The case reaffirms the view that a CHAPS transfer is as good as a cash payment - but also highlights a risk that can arise if compliance with the UK's money laundering rules is taken too far.
CHAPS, or the Clearing House Automated Payment System, is a method of transferring cleared funds from one bank account to another, and is often used in business and legal transactions, where real time transfers are necessary.
The case concerned Hosni Tayeb from Tunisia, who had been running the top level internet domain for Libya, prior to negotiating the sale of the domain database to the Libyan Corporation General Posts and Telecommunications Company (GPTC).
On 21st September 2000, GPTC's solicitor instructed the CHAPS transfer of the purchase price - £944,114.27 - from a Barclays Bank account into Tayeb's newly opened HSBC account. Barclays informed HSBC that the payment was going to be made, and then initiated the transfer of the money.
This arrived into the account, and an automatic acknowledgement was sent to Barclays confirming the receipt of the money.
On the assumption that the transferred purchase price had also been credited into his HSBC account, Tayeb completed the sale of the database.
However, the HSBC branch assistant manager, Mr Wigham, had been suspicious about the transfer, and placed a marker on the account – effectively preventing any withdrawals from the account without the bank's approval.
According to court papers, a day later, after meeting with Tayeb, Mr Wigham arranged for the money to be re-transferred back to the Barclays account from which it had come. He then closed the account, and cancelled the interest that had accrued in the short time that the database purchase price had been credited there.
As Mr Justice Colman said in his ruling, "The position therefore appears to be that GPTC have received delivery of the domain name database but, having initially remitted the price to HSBC, have, by the re-transfer, received a windfall payment equivalent to the price."
Tayeb sued the bank.
In its defence, HSBC argued that the suspicious circumstances of the transfer justified its actions. In particular, the bank was concerned that it would commit an offence under the Criminal Justice Act 1988 and that it would breach the Money Laundering Regulations.
The main question for the court was whether the money had actually been transferred into Tayeb's account, or whether the bank had retained sufficient control over the money to enable it to re-transfer the money back to Barclays.
The ruling
According to Justice Colman, "There is a continuing duty on the bank to credit to the account all such transfers it receives from external sources and which comply with the terms subject to which the account is constituted."
"However," he continued, "the bank's entitlement to decline to accept a transfer is not in the nature of an option exercisable according to the bank's perception of what is commercially desirable but the consequence of the operation of the terms of the account contract with its customer."
Worries about breaching the 1988 Act and Money Laundering Regulations were not sufficient to allow HSBC to decline to accept the transfer because an offence would not be committed so long as the bank reported their suspicions to the National Criminal Intelligence Service.

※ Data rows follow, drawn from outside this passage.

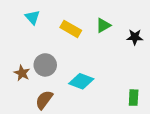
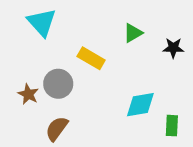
cyan triangle: (32, 17) -> (42, 22), size x1.5
yellow rectangle: (71, 29) -> (91, 58), moved
cyan diamond: (81, 81) -> (140, 105), moved, turned -30

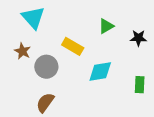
brown star: (28, 94) -> (22, 51), moved
cyan diamond: (140, 105) -> (100, 71), moved
green rectangle: (172, 126) -> (140, 85), moved

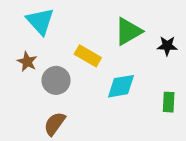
green triangle: (106, 26) -> (128, 31), size x1.5

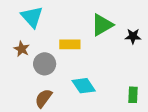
yellow rectangle: (88, 56) -> (70, 44), turned -30
cyan diamond: (121, 86) -> (84, 86), moved, turned 65
green rectangle: (169, 102) -> (133, 95), moved

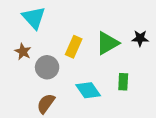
green triangle: (102, 25) -> (107, 43), moved
yellow rectangle: (70, 44) -> (74, 47), turned -66
green rectangle: (133, 95) -> (123, 82), moved

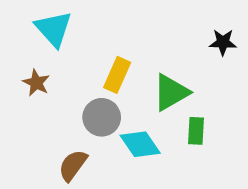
black star: (140, 38) -> (223, 42), moved
green triangle: (107, 43) -> (171, 92), moved
gray circle: (47, 67) -> (102, 117), moved

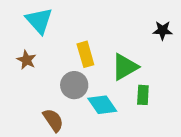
yellow rectangle: (117, 75) -> (85, 54), turned -40
brown semicircle: (73, 165) -> (53, 120), turned 110

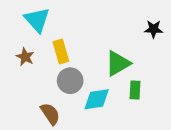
yellow rectangle: (85, 54) -> (61, 52), moved
cyan diamond: (102, 105) -> (97, 99), turned -64

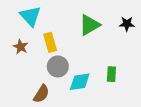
green triangle: (118, 63) -> (90, 25), moved
brown semicircle: (50, 114) -> (41, 94), turned 66

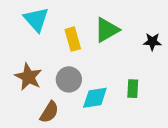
black star: (127, 24) -> (152, 42), moved
yellow rectangle: (50, 42) -> (73, 39), moved
brown star: (21, 47) -> (28, 77), moved, size x1.5

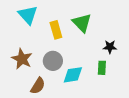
green triangle: (107, 30) -> (82, 23), turned -45
black star: (152, 42) -> (110, 47), moved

"The proposition that by reason of its justifiable suspicions, the bank retained an overriding discretion to reverse the transfer into the account after the 12 noon deadline on the next banking day on the basis of banking practice has not been established on the evidence," said Justice Colman.
"Any such practice would not only be fundamentally inconsistent with the bases of the contract with its customer and with the CHAPS rules, as I have demonstrated, but would go well beyond what was reasonably required either for compliance with the Criminal Law or for the reasonable protection of the bank against the risk of liability as a constructive trustee," he added.
This meant that once the funds were credited into Tayeb's account, had been authenticated and the acknowledgment sent, "HSBC became indebted to the Claimant in respect of the transfer".
The fact that the bank had placed a marker on the account, freezing it, did not withdraw the debt due to Tayeb – it simply prevented him from accessing the funds.
Accordingly the bank was now due to pay Tayeb the purchase price, plus interest.